The Gromov-Hausdorff distance has been shown in memoli_theoretical_2005,memoli_use_nodate to provide a reasonable framework for comparing shapes. This metric was first introduced by M. Gromov in the context of Riemannian manifolds; see Gromov’s book gromov_metric_2007. However, it can also be defined between two abstract metric spaces $(X,d_X)$ and $(Y,d_Y)$ to measure how much they are metrically-close. Motivated by its potential use in topological data analysis, we address the problem of computing the Gromov-Hausdorff distance between two (finite) metric spaces.
Given two (compact) metric spaces $(X,d_X)$ and $(Y,d_Y)$, their Gromov-Hausdorff distance is formally defined (gromov_metric_2007) by
\[d_{GH}(X,Y)=\inf_{\substack{f:X\to Z\\g:Y\to Z\\(Z,d_Z)}}d^Z_H(f(X),g(Y)),\]where the Hausdorff distance $d^Z_H$ of $Z$ is minimized over all isometries $f,g$ and metric spaces $(Z,d_Z)$.
Sometimes, an alternative definition, which is computationally more viable, is considered using the concept of correspondences. Given two point sets $X$ and $Y$, a correspondence $C$ between them is a subset of $X\times Y$ such that $\forall x\in X\exists y\in Y\ni(x,y)\in C$ and $\forall y\in Y\exists x\in X\ni(x,y)\in C$. Roughly speaking, a correspondence is a relation that is ``bi-surjective’’. Any surjective function $f:X\to Y$ naturally induces a correspondence
\[C_f=\left\{\big(x,f(x)\big)\mid x\in X\right\}.\]For a given correspondence $C$, its distortion is defined to be
\[dist(C)=\sup_{\substack{(x_1,y_1),(x_2,y_2)\in C}}|d_X(x_1,x_2)-d_Y(y_1,y_2)|.\]Now, the Gromov-Hausdorff distance is characterized by
\[d_{GH}(X,Y)=\frac{1}{2}\inf_{C\subseteq X\times Y}dist(C);\]see burago_course_2001 for a proof. We consider the problem of efficiently computing the Gromov-Hausdorff distance between finite subsets $X$ and $Y$ of $\mathbb{R}^d$ equipped with the standard Euclidean metric.
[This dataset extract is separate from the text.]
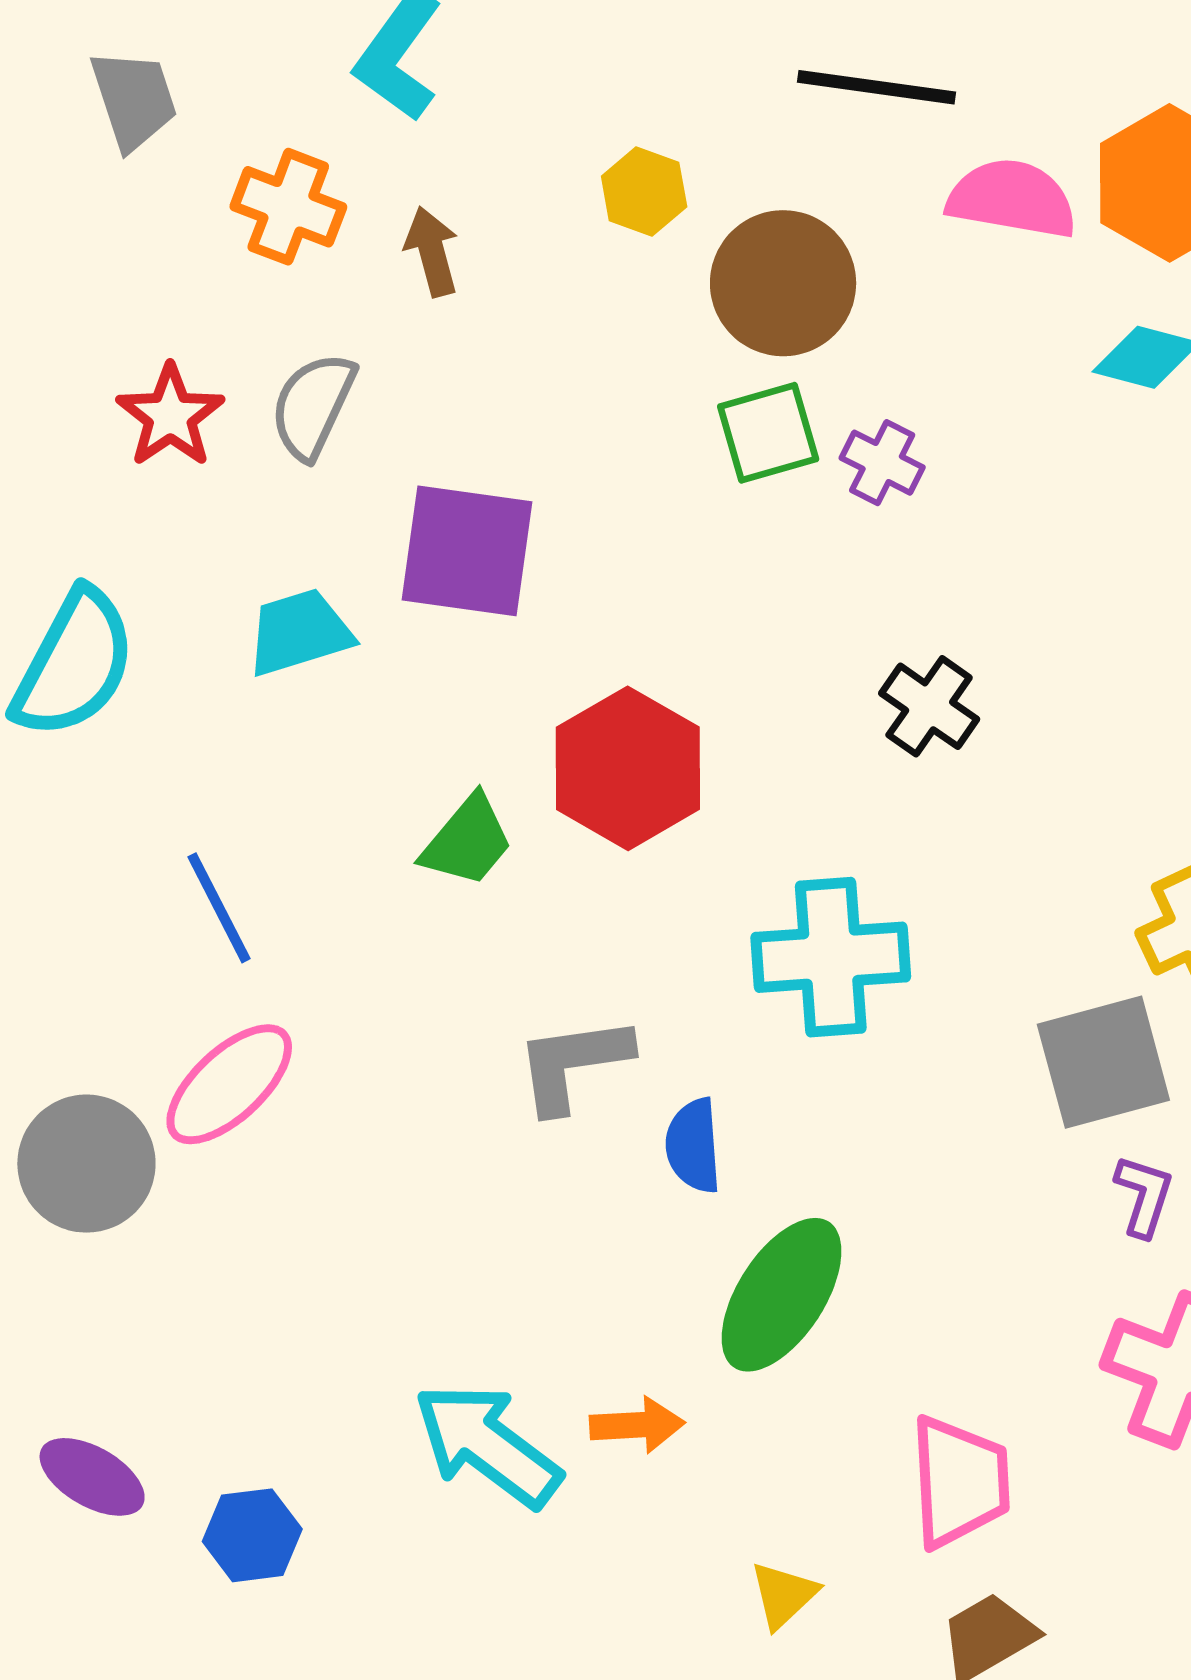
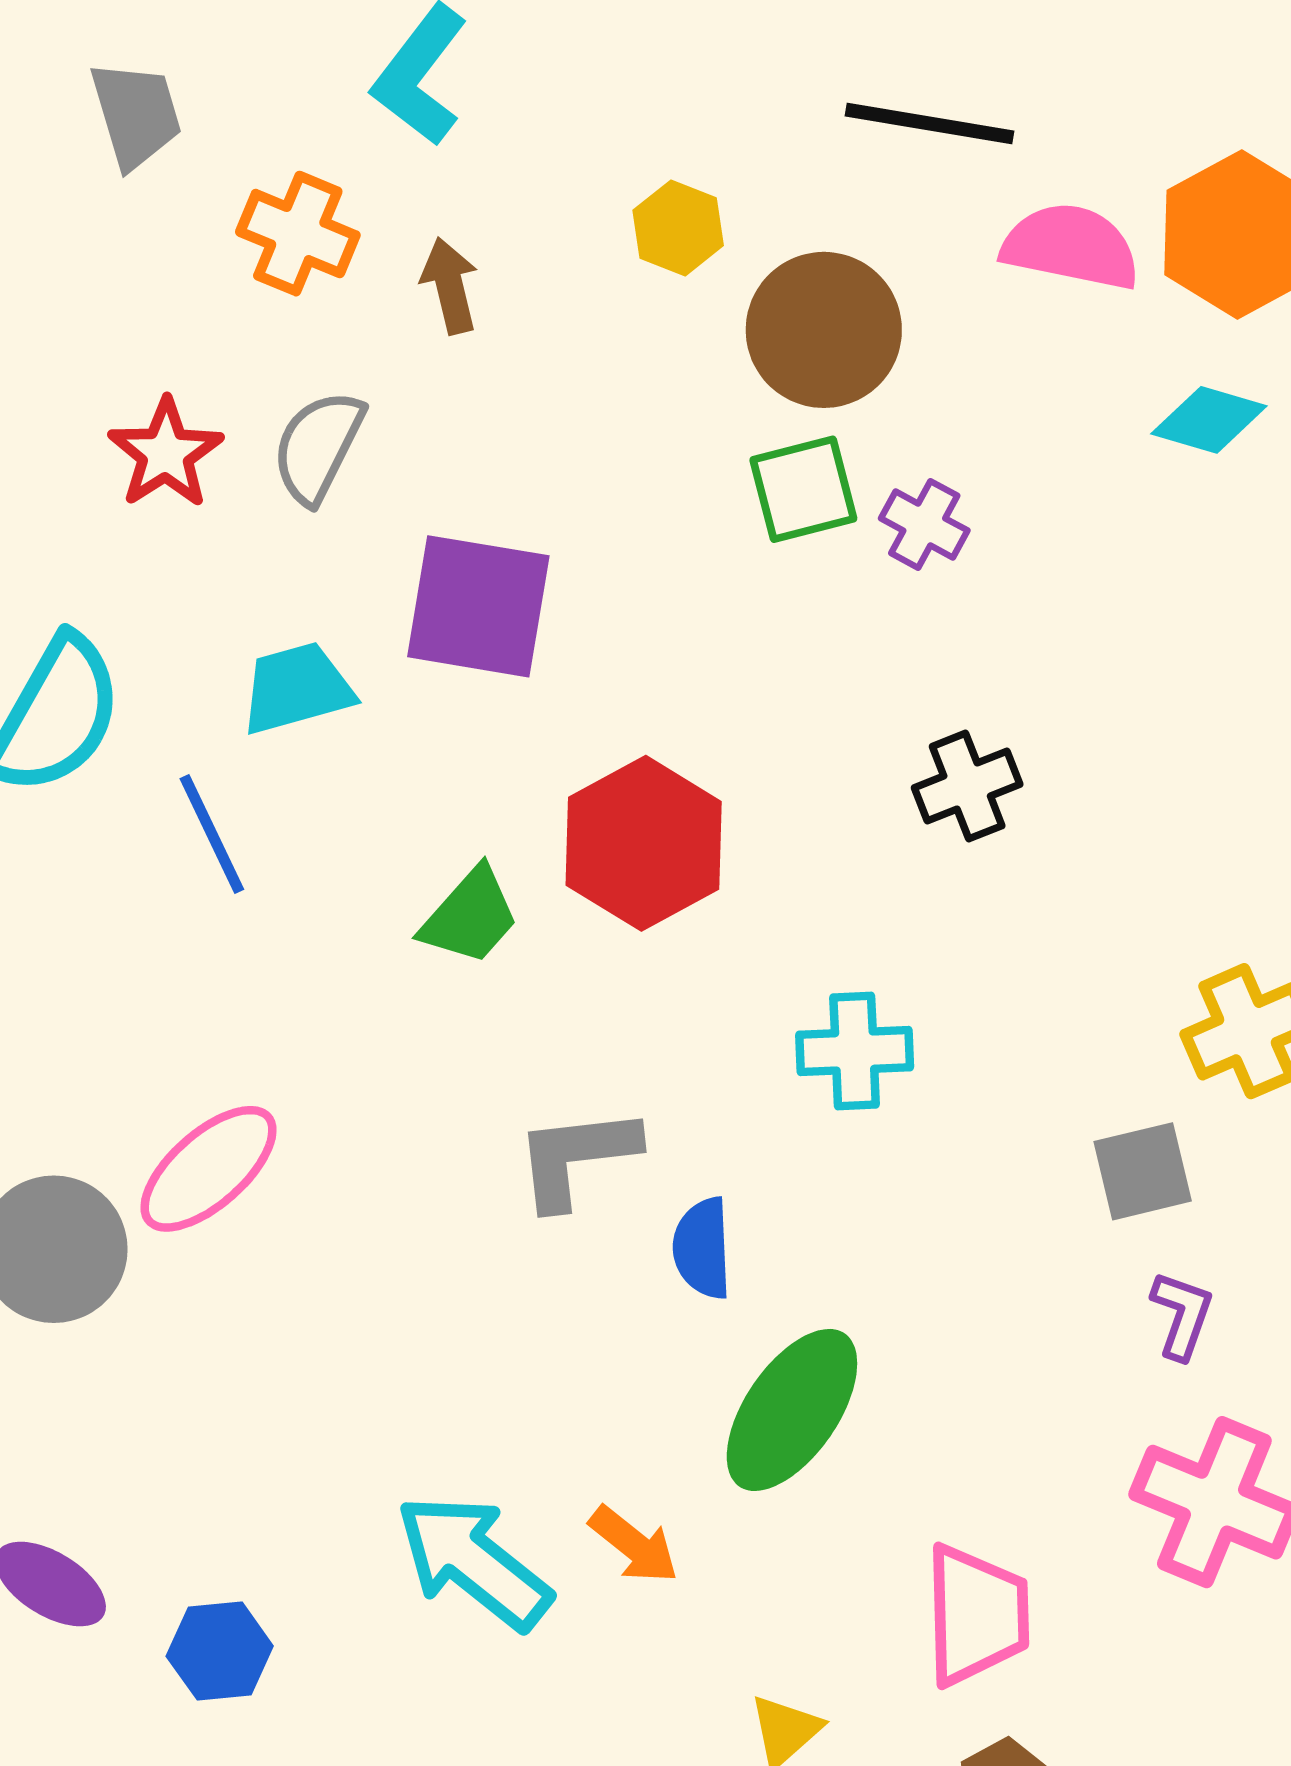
black cross: (929, 706) -> (967, 786), turned 32
blue line: (219, 908) -> (212, 834), moved
cyan cross: (831, 957) -> (855, 1051), size x0.7
gray square: (1103, 1062) -> (1143, 1171), size x0.7
orange arrow: (637, 1425) -> (634, 1545), turned 40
We note from the latter definition of the Gromov-Hausdorff distance that it takes at least $2^k$ operations to naively compute it if $X,Y$ have at most $k$ points. In such a case in general, we seek an approximation algorithm that requires only polynomial many operations, but at the expense of computing an approximate answer that is within a certain approximation factor.
The authors of agarwal_computing_2015 show the NP-hardness of approximation of $d_{GH}$ when $X,Y$ are metric trees. However, computing the Gromov-Hausdorff distance between Euclidean subsets is still elusive.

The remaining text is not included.